Precisely, we would like to define

(1.3) $$ \begin{align} Z=Z(M,g,\eta)=\lim_{\mu\to+\infty}Z_\mu\;, \end{align} $$

in the space of tempered distributions on $\mathbb {R}$ , where $Z_\mu =Z_\mu (M,g,\eta )$ ( $\mu \gg 0$ ) should be a tempered distribution defined by

(1.4) $$ \begin{align} \langle Z_\mu,f\rangle=-\frac{1}{2\pi}\int_0^\infty\int_{-\infty}^\infty\operatorname{Str}\left({\eta\wedge}\,\delta_ze^{-u\Delta_z}\right) \,\hat f(\nu)\,d\nu\,du\;, \end{align} $$

for any Schwartz function f, where $\hat f$ stands for the Fourier transform of f.

Let $\delta _0$ denote the Dirac distribution at $0$ on $\mathbb {R}$ . The problem about the definition of Z is solved in our fourth main theorem for the same class of Morse forms as before.

Theorem 1.4. Let $M\equiv (M,g)$ be a closed Riemannian n-manifold.
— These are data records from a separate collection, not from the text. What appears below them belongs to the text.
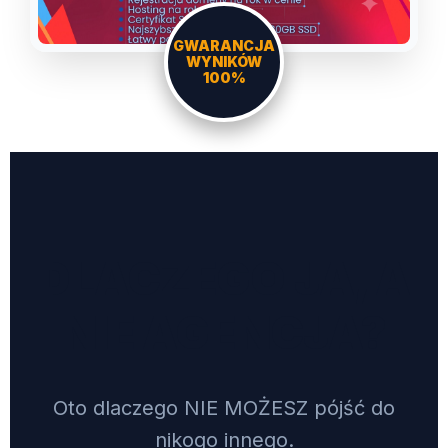
GWARANCJA
WYNIKÓW
100%
DLACZEGO JA, A
NIE AGENCJA?
Oto dlaczego NIE MOŻESZ pójść do
nikogo innego.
Let $\eta $ be a closed $1$ -form on M satisfying (a), (c) and (d) with some vector field satisfying (b). Then Equations (1.3) and (1.4) define the tempered distribution $Z=\mathbf {z}\delta _0$ .

According to Theorems 1.3 and 1.4, we can choose $\eta $ and g in the trace formula for foliated flows so that $Z(M,g,\pm \eta )=0$ if n is even, achieving the original expression of Deninger’s conjecture.

It looks clear that extensions of Theorems 1.1 to 1.4 with coefficients in flat vector bundles could be similarly proved. We only consider complex coefficients for the sake of simplicity since this is enough for our application.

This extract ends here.